I’ve gone through this argument before.

 

  • Metals reliably outperform the market in the late phases of economic expansion, because of basic fundamentals: demand simply outstrips supply. This time around metals are entering that phase as one of the only undervalued sectors in the market, which amplifies the opportunity.
  • The stock market is highly valued and volatility and risk are increasing. In that context, metals & mining stocks offer rare fundamental value and upside
  • The energy metals movement is further fuelling this opportunity – from copper to cobalt, the world is very short of the metals essential to electrification

 

 

The metals argument is simple:

 

Global growth + rising inflation + insufficient metal supply
= Metals and mining stocks are set to soar.

 

 

And their outperformance will be all the more impressive against a broad stock market where returns are diminishing and risks rising.

 

As this argument gathers pace, investors of all types will turn to our sector. That is exactly what the space currently needs: new investors with new money. When this happens, when generalist investors flood into the mining space, the impacts are dramatic. Right now investor allocations to our space are historically low. A small increase in this allocation would mean billions flowing into miners.

 

 

 

 

Those dollars would help the ratio of miners to their metals return to something more normal. From 1983 to 2008 the XAU Philadelphia Gold & Silver Miners Index averaged a ration of 0.25 to spot gold. Today that ratio sits at 0.065.

 

 

 

 

There are some legitimate reasons for the ratio to be lower. Miners today in general have more shares outstanding, for one, and many miners misallocated reams of capital, which actively turned investors away from the space.

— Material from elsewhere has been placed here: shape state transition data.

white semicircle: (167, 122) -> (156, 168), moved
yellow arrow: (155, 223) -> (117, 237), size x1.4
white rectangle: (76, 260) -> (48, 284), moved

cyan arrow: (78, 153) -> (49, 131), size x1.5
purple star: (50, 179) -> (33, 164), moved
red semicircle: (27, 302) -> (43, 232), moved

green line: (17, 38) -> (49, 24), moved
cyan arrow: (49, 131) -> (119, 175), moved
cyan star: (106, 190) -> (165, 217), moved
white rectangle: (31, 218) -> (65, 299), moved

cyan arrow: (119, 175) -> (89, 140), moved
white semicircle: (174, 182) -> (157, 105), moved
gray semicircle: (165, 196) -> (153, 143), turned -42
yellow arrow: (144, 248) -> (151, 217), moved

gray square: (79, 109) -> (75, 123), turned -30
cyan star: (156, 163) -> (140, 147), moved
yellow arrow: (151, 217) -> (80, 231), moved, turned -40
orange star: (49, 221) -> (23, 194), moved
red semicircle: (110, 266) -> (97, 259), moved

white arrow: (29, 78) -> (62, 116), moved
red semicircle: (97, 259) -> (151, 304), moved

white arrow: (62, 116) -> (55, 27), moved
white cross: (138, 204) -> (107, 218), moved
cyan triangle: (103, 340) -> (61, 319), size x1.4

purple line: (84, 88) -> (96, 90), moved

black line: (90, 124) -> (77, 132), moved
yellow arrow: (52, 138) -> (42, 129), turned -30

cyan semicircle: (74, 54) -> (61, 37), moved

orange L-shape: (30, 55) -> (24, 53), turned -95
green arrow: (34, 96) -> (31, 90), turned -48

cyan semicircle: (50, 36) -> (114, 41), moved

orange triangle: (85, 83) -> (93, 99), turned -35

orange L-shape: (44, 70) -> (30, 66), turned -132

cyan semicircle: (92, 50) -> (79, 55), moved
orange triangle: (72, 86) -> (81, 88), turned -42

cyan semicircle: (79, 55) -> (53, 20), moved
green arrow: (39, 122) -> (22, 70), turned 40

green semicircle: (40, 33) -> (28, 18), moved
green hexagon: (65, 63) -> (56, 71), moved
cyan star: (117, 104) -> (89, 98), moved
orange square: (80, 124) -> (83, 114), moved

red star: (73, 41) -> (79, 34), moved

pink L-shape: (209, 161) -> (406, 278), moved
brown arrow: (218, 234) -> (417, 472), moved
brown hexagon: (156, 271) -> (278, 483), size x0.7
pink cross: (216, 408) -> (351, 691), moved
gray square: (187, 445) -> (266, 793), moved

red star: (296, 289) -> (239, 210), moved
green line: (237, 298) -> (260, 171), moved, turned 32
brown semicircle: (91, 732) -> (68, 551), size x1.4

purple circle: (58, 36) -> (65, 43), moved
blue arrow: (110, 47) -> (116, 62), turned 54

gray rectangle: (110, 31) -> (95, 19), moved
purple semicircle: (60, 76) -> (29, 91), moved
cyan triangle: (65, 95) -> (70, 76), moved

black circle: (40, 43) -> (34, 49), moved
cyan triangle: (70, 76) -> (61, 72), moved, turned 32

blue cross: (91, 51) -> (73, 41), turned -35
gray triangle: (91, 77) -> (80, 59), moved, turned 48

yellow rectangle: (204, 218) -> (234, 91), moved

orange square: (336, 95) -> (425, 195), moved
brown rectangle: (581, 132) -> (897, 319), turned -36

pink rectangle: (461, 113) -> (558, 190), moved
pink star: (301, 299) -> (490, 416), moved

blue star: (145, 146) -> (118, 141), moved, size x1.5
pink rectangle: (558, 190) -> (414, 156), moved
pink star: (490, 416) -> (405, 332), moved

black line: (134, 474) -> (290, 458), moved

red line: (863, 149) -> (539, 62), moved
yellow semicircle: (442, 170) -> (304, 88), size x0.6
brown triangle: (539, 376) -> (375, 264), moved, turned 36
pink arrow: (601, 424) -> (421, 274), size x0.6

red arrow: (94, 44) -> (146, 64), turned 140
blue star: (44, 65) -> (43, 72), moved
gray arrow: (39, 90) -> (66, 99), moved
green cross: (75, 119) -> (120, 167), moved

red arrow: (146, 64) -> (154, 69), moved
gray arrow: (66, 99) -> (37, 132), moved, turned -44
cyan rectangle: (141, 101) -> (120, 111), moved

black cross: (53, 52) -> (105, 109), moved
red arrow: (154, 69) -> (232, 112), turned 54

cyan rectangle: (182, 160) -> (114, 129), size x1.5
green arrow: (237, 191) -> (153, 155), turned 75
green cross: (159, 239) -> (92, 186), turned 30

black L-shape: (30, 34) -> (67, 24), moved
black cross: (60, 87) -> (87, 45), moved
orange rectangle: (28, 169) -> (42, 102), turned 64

But nevertheless the conclusion stands, taken from Sprott Global’s Trey Reik:

 

“We view the 75% decline in the relative valuation between prominent gold miners and their sole output (gold) as an investment opportunity offering compelling reversion-to-the-mean potential.”

 

Whether investors see opportunity in this kind of chart or whether they see a major copper supply deficit looming as electrification barrels ahead or whether they did well or missed out on previous metals bull markets – when this market gets going, there will be ample reasons for investors to rotate in.

 

That flood of interest means the mining space will offer opportunity across its spectrum, from large miners to tiny explorers. Every participating investor should know which part of that spectrum suits him or her best – but if your answer is High Risk Juniors, you should also include some low risk leverage in your portfolio.

 

 

Large miners and royalty players and the like offer a nice cushion of gains in a metals bull market by simply levering rising investor interest and metal price gains. And Maven Metals will provide guidance on exactly that.